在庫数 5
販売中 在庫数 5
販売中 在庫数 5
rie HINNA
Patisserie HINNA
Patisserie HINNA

★ ★ ★ ★ ★ ★ ★

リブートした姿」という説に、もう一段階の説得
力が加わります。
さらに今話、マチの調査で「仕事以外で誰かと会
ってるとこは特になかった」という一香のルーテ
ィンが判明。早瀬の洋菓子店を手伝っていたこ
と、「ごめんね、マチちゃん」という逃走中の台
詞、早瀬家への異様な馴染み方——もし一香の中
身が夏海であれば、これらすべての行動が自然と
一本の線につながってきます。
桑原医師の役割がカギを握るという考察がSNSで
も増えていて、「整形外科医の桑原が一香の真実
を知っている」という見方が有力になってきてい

★ ★ ★ ★ ★ ★ ★

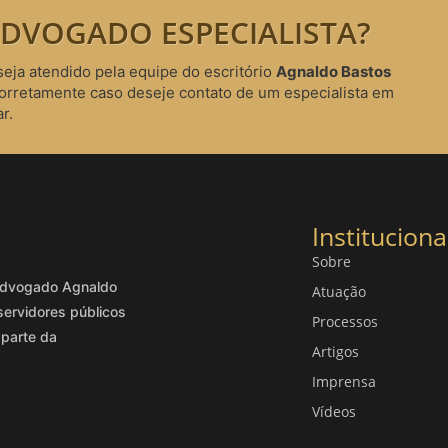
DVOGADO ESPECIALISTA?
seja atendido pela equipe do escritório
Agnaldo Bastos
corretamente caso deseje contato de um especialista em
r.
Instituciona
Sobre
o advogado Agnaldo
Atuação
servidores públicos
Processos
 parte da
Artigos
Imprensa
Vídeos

★ ★ ★ ★ ★ ★ ★

- WHAT TO PRODUCE
With the first line being the one containing "一本の線につながってきます。" and the last line the one containing "を知っている」という見方が有力になってきてい", transcribe exactly the lines above that fall in that range.

- SOLUTION TO THIS PROBLEM
一本の線につながってきます。
桑原医師の役割がカギを握るという考察がSNSで
も増えていて、「整形外科医の桑原が一香の真実
を知っている」という見方が有力になってきてい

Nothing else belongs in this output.